Chapter 2. Database Environments

Table of Contents

Opening Database Environments
Closing Database Environments
Environment Properties
The EnvironmentConfig Class
EnvironmentMutableConfig

Environments are optional, but very commonly used, for Berkeley DB applications built using the base API. If you are using the DPL, then environments are required.

Database environments encapsulate one or more databases. This encapsulation provides your threads with efficient access to your databases by allowing a single in-memory cache to be used for each of the databases contained in the environment. This encapsulation also allows you to group operations performed against multiple databases inside a single transactions (see the Berkeley DB, Java Edition Getting Started with Transaction Processing guide for more information).

Most commonly you use database environments to create and open databases (you close individual databases using the individual database handles). You can also use environments to delete and rename databases. For transactional applications, you use the environment to start transactions. For non-transactional applications, you use the environment to sync your in-memory cache to disk.

Opening Database Environments

You open a database environment by instantiating an Environment object. You must provide to the constructor the name of the on-disk directory where the environment is to reside. This directory location must exist or the open will fail.

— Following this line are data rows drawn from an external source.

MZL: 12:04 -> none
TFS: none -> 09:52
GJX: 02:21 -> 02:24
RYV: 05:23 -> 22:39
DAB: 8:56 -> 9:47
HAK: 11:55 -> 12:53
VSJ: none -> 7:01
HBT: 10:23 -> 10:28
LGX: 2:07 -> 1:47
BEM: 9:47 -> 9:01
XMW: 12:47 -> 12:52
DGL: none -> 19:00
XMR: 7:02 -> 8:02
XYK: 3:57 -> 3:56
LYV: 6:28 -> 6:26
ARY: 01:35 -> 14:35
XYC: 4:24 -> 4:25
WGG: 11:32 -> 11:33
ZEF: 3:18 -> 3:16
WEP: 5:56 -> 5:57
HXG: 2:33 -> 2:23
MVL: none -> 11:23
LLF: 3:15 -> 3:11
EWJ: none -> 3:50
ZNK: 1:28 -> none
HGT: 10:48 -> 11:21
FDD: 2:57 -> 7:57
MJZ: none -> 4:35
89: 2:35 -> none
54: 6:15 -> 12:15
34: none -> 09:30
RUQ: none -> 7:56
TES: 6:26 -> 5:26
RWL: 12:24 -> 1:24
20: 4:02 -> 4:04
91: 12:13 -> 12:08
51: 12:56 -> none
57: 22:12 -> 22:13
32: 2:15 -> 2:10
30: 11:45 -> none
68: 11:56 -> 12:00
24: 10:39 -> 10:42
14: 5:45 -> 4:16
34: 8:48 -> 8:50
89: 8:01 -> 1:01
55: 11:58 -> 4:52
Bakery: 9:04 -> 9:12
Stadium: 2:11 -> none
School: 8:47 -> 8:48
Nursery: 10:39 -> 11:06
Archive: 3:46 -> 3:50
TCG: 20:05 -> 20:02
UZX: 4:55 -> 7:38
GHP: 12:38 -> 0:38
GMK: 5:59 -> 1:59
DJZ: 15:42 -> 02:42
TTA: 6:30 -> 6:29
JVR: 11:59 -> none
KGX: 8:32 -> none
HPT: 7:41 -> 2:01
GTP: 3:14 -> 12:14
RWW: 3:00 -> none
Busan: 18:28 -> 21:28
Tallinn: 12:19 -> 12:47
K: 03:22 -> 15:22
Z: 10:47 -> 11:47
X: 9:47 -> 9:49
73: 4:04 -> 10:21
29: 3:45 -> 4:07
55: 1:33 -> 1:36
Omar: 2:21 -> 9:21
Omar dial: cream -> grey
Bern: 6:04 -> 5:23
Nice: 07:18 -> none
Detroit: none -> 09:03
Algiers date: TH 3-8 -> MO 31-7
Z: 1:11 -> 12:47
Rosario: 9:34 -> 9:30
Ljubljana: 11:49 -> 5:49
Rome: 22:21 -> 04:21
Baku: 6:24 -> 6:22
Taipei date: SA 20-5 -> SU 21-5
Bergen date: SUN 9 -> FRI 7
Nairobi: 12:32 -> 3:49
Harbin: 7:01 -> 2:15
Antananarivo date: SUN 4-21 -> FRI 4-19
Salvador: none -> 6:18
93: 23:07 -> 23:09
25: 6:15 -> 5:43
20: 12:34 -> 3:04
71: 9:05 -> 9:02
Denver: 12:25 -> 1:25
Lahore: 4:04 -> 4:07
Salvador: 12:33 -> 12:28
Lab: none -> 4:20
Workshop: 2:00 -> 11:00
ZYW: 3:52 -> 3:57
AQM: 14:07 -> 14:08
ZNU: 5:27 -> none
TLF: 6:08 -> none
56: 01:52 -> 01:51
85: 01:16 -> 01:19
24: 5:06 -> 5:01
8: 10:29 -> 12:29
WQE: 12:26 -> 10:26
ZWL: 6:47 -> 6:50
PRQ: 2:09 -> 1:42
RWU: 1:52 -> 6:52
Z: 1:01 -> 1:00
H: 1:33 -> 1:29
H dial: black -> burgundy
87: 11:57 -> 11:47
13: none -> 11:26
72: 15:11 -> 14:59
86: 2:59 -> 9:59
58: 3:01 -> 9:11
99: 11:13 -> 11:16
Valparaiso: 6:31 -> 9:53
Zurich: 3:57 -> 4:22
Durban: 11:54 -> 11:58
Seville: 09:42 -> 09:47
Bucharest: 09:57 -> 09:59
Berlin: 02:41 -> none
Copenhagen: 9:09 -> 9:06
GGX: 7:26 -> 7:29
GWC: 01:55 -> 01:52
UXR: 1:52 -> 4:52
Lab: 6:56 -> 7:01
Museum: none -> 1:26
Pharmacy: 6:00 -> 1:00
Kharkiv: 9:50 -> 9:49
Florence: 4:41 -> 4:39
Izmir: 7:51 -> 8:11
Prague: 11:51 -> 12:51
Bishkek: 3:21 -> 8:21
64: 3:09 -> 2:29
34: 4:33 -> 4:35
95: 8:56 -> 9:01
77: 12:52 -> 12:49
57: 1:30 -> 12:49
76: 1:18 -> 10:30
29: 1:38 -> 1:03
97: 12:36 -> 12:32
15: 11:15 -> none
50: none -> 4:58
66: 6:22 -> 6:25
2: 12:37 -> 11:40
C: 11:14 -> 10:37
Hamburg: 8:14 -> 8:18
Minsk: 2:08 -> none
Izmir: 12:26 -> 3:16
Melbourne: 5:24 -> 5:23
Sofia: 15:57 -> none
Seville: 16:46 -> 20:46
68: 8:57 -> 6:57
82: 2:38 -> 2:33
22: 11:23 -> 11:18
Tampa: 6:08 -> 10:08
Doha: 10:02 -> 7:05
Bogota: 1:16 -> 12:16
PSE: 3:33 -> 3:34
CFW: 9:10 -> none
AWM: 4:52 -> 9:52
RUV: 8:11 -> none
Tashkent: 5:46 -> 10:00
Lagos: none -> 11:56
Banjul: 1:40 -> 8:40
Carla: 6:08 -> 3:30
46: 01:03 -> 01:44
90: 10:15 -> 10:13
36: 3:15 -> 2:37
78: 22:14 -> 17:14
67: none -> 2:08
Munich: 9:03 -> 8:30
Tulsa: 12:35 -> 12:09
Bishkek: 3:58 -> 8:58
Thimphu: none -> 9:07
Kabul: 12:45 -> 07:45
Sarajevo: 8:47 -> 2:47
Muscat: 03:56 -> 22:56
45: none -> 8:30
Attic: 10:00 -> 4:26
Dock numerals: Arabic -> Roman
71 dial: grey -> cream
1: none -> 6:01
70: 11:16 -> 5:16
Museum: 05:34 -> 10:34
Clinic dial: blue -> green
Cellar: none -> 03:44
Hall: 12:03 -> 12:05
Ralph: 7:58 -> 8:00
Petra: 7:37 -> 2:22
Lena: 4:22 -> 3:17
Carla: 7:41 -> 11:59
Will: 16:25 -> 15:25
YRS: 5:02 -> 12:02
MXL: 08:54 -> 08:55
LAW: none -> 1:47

By default, the environment is not created for you if it does not exist. Set the creation property to true if you want the environment to be created. For example:

    
import com.sleepycat.je.DatabaseException;
import com.sleepycat.je.Environment;
import com.sleepycat.je.EnvironmentConfig;

import java.io.File;

...

// Open the environment. Allow it to be created if it does not already 
// exist.
Environment myDbEnvironment = null;

try {
    EnvironmentConfig envConfig = new EnvironmentConfig();
    envConfig.setAllowCreate(true);
    myDbEnvironment = new Environment(new File("/export/dbEnv"), 
                                      envConfig);
} catch (DatabaseException dbe) {
    // Exception handling goes here
} 
package db.gettingStarted;
    
import com.sleepycat.db.DatabaseException;
import com.sleepycat.db.Environment;
import com.sleepycat.db.EnvironmentConfig;

import java.io.File;
import java.io.FileNotFoundException;

...

// Open the environment. Allow it to be created if it does not already 
// exist.
Environment myDbEnvironment = null;

try {
    EnvironmentConfig envConfig = new EnvironmentConfig();
    envConfig.setAllowCreate(true);
    myDbEnvironment = new Environment(new File("/export/dbEnv"), 
                                      envConfig);
} catch (DatabaseException dbe) {
    // Exception handling goes here
} catch (FileNotFoundException fnfe) {
// Exception handling goes here
} 

Your application can open and use as many environments as you have disk and memory to manage, although most applications will use just one environment. Also, you can instantiate multiple Environment objects for the same physical environment.